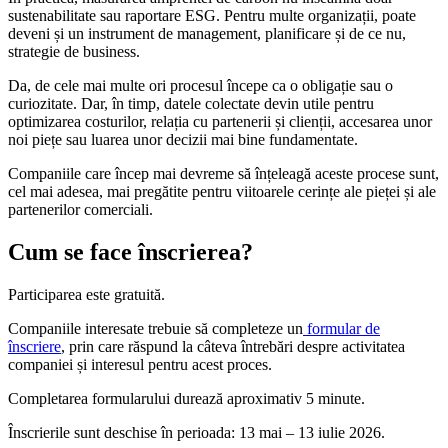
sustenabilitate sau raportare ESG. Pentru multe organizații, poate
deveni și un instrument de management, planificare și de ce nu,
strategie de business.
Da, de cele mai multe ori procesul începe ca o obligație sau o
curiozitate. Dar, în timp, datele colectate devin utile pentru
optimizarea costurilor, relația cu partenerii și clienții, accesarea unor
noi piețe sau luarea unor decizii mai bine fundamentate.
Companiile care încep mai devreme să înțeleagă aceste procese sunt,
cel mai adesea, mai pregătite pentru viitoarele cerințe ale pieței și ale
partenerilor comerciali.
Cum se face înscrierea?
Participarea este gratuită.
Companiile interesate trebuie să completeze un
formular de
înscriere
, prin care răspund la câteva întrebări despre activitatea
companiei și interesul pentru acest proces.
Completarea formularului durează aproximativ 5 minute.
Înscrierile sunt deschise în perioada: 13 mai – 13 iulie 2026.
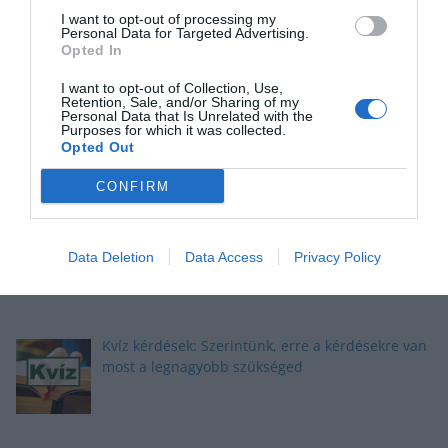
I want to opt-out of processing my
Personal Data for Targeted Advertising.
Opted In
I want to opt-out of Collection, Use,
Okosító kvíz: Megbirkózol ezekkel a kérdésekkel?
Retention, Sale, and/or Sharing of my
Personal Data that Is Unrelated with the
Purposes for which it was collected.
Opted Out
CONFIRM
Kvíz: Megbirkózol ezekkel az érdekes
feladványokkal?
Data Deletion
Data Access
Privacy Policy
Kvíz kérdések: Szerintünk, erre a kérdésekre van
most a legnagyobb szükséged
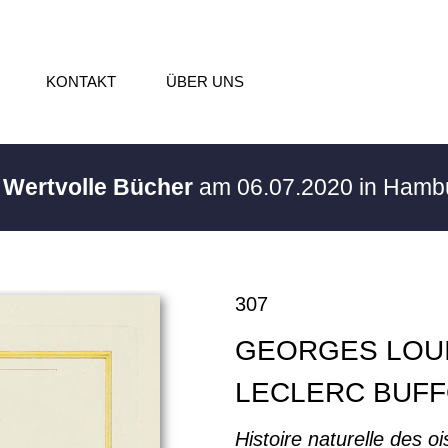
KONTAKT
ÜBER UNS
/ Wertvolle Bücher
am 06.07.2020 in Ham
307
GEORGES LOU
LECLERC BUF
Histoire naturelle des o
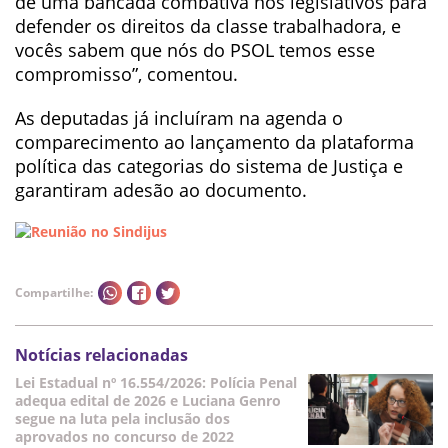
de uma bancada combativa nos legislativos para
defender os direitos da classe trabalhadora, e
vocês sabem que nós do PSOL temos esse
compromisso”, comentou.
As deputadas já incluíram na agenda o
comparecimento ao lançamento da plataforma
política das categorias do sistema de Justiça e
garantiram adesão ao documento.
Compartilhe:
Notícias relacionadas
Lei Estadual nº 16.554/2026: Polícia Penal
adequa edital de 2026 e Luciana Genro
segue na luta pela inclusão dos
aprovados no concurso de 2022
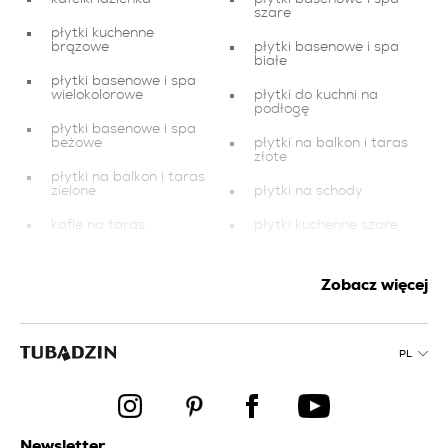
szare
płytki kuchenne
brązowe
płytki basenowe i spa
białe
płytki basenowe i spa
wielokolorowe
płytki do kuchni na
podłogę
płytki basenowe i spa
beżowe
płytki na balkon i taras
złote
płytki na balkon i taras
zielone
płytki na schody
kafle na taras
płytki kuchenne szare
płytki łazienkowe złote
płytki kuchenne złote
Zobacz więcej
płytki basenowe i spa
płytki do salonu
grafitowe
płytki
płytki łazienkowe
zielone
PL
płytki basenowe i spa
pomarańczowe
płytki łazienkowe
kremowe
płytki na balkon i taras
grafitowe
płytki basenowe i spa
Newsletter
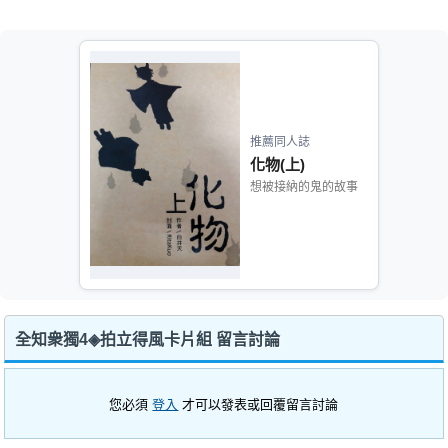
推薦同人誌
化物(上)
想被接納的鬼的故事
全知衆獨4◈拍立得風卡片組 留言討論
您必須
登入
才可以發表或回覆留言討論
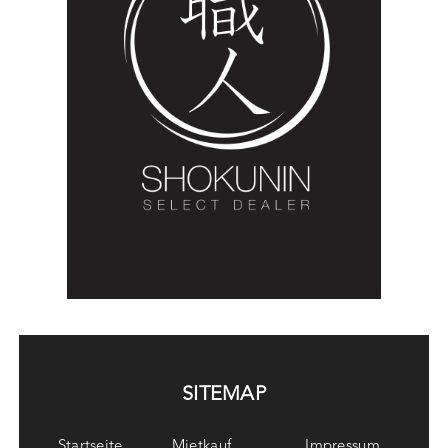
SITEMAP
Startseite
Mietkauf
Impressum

*Exercise directions:*
Copy only what lies between the line with "Personal Data for Targeted Advertising." and the line with "Histoire naturelle des o", those two lines included, exactly as given above; pictures stay out.

*Result for this task:*
Personal Data for Targeted Advertising.
Opted In
I want to opt-out of Collection, Use,
Okosító kvíz: Megbirkózol ezekkel a kérdésekkel?
Retention, Sale, and/or Sharing of my
Personal Data that Is Unrelated with the
Purposes for which it was collected.
Opted Out
CONFIRM
Kvíz: Megbirkózol ezekkel az érdekes
feladványokkal?
Data Deletion
Data Access
Privacy Policy
Kvíz kérdések: Szerintünk, erre a kérdésekre van
most a legnagyobb szükséged
KONTAKT
ÜBER UNS
/ Wertvolle Bücher
am 06.07.2020 in Ham
307
GEORGES LOU
LECLERC BUF
Histoire naturelle des o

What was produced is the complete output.